Prof Andrew Ang to Lead BlackRock’s Factor-Based Strategies

The financial economist will leave Columbia Business School to manage $125 billion for the world’s largest fund manager.

Andrew Ang1Andrew Ang, Columbia Business SchoolBlackRock has poached finance Professor Andrew Ang from the Columbia Business School to lead its factor-based strategies.

In his new position beginning July, Ang will manage $125 billion in assets through exposures to different risk premiums, the world’s largest fund manager said.

“Historic sources of outperformance are so widely understood and incorporated by investors that their impact has diminished,” said Ken Kroner, global head of BlackRock’s multi-asset strategies. “To generate sustainable investment results, investors will need to use data and technology in factor-aware investment processes.”

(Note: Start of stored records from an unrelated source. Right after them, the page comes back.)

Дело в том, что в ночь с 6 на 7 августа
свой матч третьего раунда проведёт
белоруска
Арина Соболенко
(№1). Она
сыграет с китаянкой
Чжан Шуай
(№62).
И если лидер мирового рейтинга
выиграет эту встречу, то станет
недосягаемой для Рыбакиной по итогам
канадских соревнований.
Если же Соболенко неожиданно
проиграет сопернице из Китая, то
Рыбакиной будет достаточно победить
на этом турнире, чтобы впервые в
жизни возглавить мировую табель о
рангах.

Kroner, to whom the professor will report, lauded the 42-year-old as “a leading light in this arena” and said his expertise and experience would be ideal to guide BlackRock’s initiative into factor investing.

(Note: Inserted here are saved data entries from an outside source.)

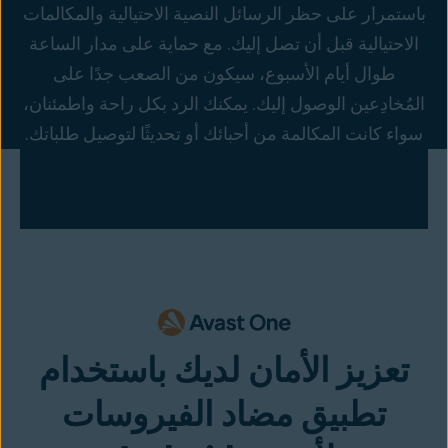
باستمرار على حظر الرسائل النصية الاحتيالية والمكالمات
الاحتيالية قبل أن تصل إليك. مع حماية على مدار الساعة
طوال أيام الأسبوع، سيكون من الصعب جدًا على
المُخادِعين الوصول إليك. يمكنك الرد بكل راحة واطمئنان،
سواء كانت المكالمة من أحبائك أو تحديثًا لتوصيل طلباتك.
تعزيز الأمان لديك باستخدام
تطبيق مضاد الفيروسات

“With BlackRock’s established systematic investment platform, along with its data analytics capabilities and superior talent, this is the perfect opportunity for factor investing to truly transform asset management,” Ang said in a statement.

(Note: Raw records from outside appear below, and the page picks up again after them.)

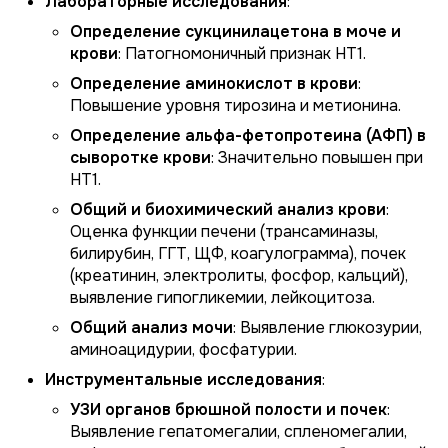
Лабораторные исследования
:
Определение сукцинилацетона в моче и
крови
: Патогномоничный признак НТ1.
Определение аминокислот в крови
:
Повышение уровня тирозина и метионина.
Определение альфа-фетопротеина (АФП) в
сыворотке крови
: Значительно повышен при
НТ1.
Общий и биохимический анализ крови
:
Оценка функции печени (трансаминазы,
билирубин, ГГТ, ЩФ, коагулограмма), почек
(креатинин, электролиты, фосфор, кальций),
выявление гипогликемии, лейкоцитоза.
Общий анализ мочи
: Выявление глюкозурии,
аминоацидурии, фосфатурии.
Инструментальные исследования
:
УЗИ органов брюшной полости и почек
:
Выявление гепатомегалии, спленомегалии,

He continued that the firm’s credibility in the industry and its support of factor-based strategies will be “critical in educating investors and clients about these important developments in portfolio construction and active asset management.”

For 15 years at Columbia, Ang focused on the role risk and return play in determining asset prices, specifically in factor risk premiums across asset classes.

“Overall, I want to help asset owners answer questions like ‘How can they make better portfolio decisions?’ or ‘How can they match their factor risks across their assets and liabilities,’” the Ann F. Kaplan Professor of Business told CIO in 2013.

The financial economist also consulted for large institutional investors including the Canada Pension Plan Investment Board, Norges Bank, and the UAW Retiree Medical Benefits Trust.

Ang has a bachelor of economics from Australia’s Macquarie University, a master’s degree in statistics and a PhD in finance from Stanford University.